Search code examples
rtext

How do I combine lines of text in R based on column alignment


I am trying to parse text data from a questionnaire that I pulled out of a PDF with {pdftools}. I end up with a data frame that looks like this aligned text nightmare:

example <- data.frame(
  lines = c("Beverages", 
            "What beverages did you drink?", 
            "  Please check the box next to each beverage that you drank at least once in the past 12 months.",
            "         Tomato juice or vegetable juice", 
            "         Orange juice or grapefruit juice", 
            "         Grape juice",
            "         Other 100% fruit juices or 100% fruit juice mixtures (such as apple, pineapple, or others)", 
            "         Fruit or vegetable smoothies", 
            "         Other fruit drinks, regular or diet (such as Hi-C, fruit punch, lemonade, or cranberry",
            "            cocktail)", 
            "         Milk as a beverage (NOT in coffee, tea, or cereal; including soy, rice, almond, and",
            "            coconut milk; NOT including chocolate milk, hot chocolate, and milkshake)", 
            "         Chocolate milk or hot chocolate",
            "Tomato juice or vegetable juice",
            "         You drank tomato juice or vegetable juice in the past 12 months.",
            "  Over the past 12 months, how often did you drink tomato juice or vegetable juice?",
            "         1 time per month or less",
            "         2-3 times per month"
            )
)

Each response begins with a box \uf06f and sometimes the responses are long enough to appear on two lines.

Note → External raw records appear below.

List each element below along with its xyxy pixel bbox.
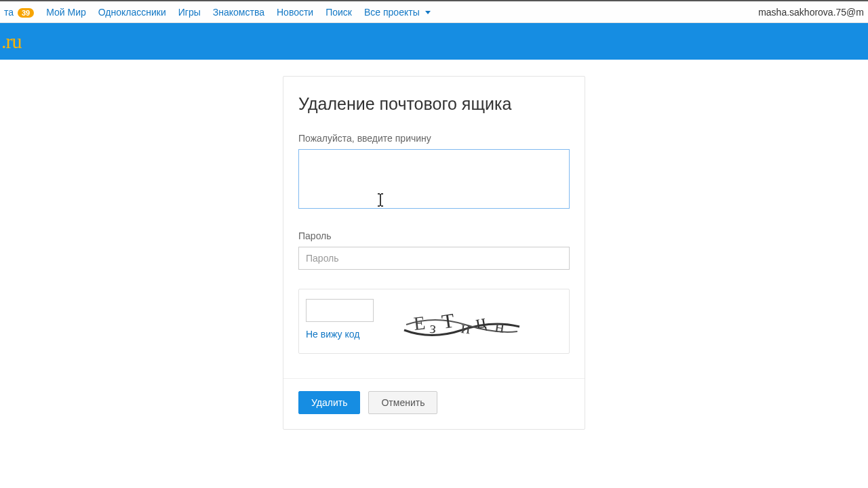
- divider: [283, 378, 585, 379]
- svg-text:ц: ц: [474, 310, 488, 333]
- captcha-left: Не вижу код: [306, 299, 374, 340]
- reason-label: Пожалуйста, введите причину: [298, 133, 570, 144]
- password-input[interactable]: [298, 247, 570, 270]
- svg-text:Т: Т: [440, 309, 456, 333]
- user-email[interactable]: masha.sakhorova.75@m: [758, 7, 864, 18]
- nav-item-dating[interactable]: Знакомства: [213, 7, 264, 18]
- captcha-reload-link[interactable]: Не вижу код: [306, 329, 374, 340]
- nav-item-mail[interactable]: та 39: [4, 7, 34, 18]
- mail-badge: 39: [18, 8, 34, 18]
- page-title: Удаление почтового ящика: [298, 94, 570, 114]
- svg-text:н: н: [494, 316, 506, 337]
- password-label: Пароль: [298, 230, 570, 241]
- site-header: .ru: [0, 23, 868, 60]
- svg-text:Е: Е: [412, 312, 426, 334]
- nav-label: та: [4, 7, 14, 18]
- nav-item-odnoklassniki[interactable]: Одноклассники: [98, 7, 166, 18]
- nav-left: та 39 Мой Мир Одноклассники Игры Знакомс…: [4, 7, 431, 18]
- captcha-image: Е з Т и ц н: [401, 303, 523, 344]
- svg-text:з: з: [429, 319, 437, 337]
- nav-label: Все проекты: [364, 7, 420, 18]
- nav-item-moymir[interactable]: Мой Мир: [46, 7, 86, 18]
- captcha-section: Не вижу код Е з Т и ц н: [298, 289, 570, 354]
- nav-item-all-projects[interactable]: Все проекты: [364, 7, 431, 18]
- reason-input[interactable]: [298, 149, 570, 209]
- logo[interactable]: .ru: [0, 30, 22, 53]
- nav-item-search[interactable]: Поиск: [326, 7, 352, 18]
- delete-button[interactable]: Удалить: [298, 391, 360, 414]
- main-content: Удаление почтового ящика Пожалуйста, вве…: [0, 60, 868, 430]
- captcha-input[interactable]: [306, 299, 374, 322]
- nav-item-news[interactable]: Новости: [277, 7, 313, 18]
- svg-text:и: и: [460, 317, 471, 338]
- nav-item-games[interactable]: Игры: [178, 7, 201, 18]
- chevron-down-icon: [425, 11, 431, 14]
- delete-account-form: Удаление почтового ящика Пожалуйста, вве…: [283, 76, 585, 430]
- form-actions: Удалить Отменить: [298, 391, 570, 414]
- top-navigation: та 39 Мой Мир Одноклассники Игры Знакомс…: [0, 0, 868, 23]
- cancel-button[interactable]: Отменить: [368, 391, 437, 414]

Can anybody offer advice on how to concatenate the text when a response is split over two lines?


Solution

  • You could use

    library(dplyr)
    library(stringr)
    
    example %>%
      group_by(
        category = cumsum(str_detect(lines, "^[^\\s]")),
        group_1  = cumsum(str_detect(lines, "^\\s{2}(?!\\s)")),
        group_3  = cumsum(str_detect(lines, "\uf06f|\uf0a1"))) %>% 
      mutate(
        lines = ifelse(group_3 > 0 & !str_detect(lines, "\uf06f|\uf0a1"), str_trim(lines), lines),
        lines = case_when(
          group_3 > 0 ~ str_c(lines, collapse = " "),
          TRUE ~ lines
          )
        ) %>% 
      distinct() %>% 
      ungroup() %>% 
      select(lines)
    

    to get

    # A tibble: 11 x 1
       lines                                                                                                    
       <chr>                                                                                                    
     1 "Beverages"                                                                                              
     2 "What beverages did you drink?"                                                                          
     3 "  Please check the box next to each beverage that you drank at least once in the past 12 months."       
     4 "        \uf06f Tomato juice or vegetable juice"                                                         
     5 "        \uf06f Orange juice or grapefruit juice"                                                        
     6 "        \uf06f Grape juice"                                                                             
     7 "        \uf06f Other 100% fruit juices or 100% fruit juice mixtures (such as apple, pineapple, or others)"
     8 "        \uf06f Fruit or vegetable smoothies"                                                            
     9 "        \uf06f Other fruit drinks, regular or diet (such as Hi-C, fruit punch, lemonade, or cranberry cocktail)"
    10 "        \uf06f Milk as a beverage (NOT in coffee, tea, or cereal; including soy, rice, almond, and coconut milk; NOT including chocolate milk, hot chocolate, and milkshake)"
    11 "        \uf06f Chocolate milk or hot chocolate"                                                         
    12 "Tomato juice or vegetable juice"                                                                        
    13 "        \uf06f You drank tomato juice or vegetable juice in the past 12 months."                        
    14 "Over the past 12 months, how often did you drink tomato juice or vegetable juice?"                      
    15 "        \uf0a1 1 time per month or less"                                                                
    16 "        \uf0a1 2-3 times per month" 
    

    What are we trying to do?

    1. First we try to build a "category". These are rows that are not starting with a space character, so we are looking for "^[^\s]". ^ means "starting with", [^\\s] means "not a space character".
    2. The next grouping level are rows starting with exactly two space characters and are not followed by another space, thus ^\\s{2}(?!\\s).
    3. Last grouping level are rows containing those UTF characters "\uf06f|\uf0a1".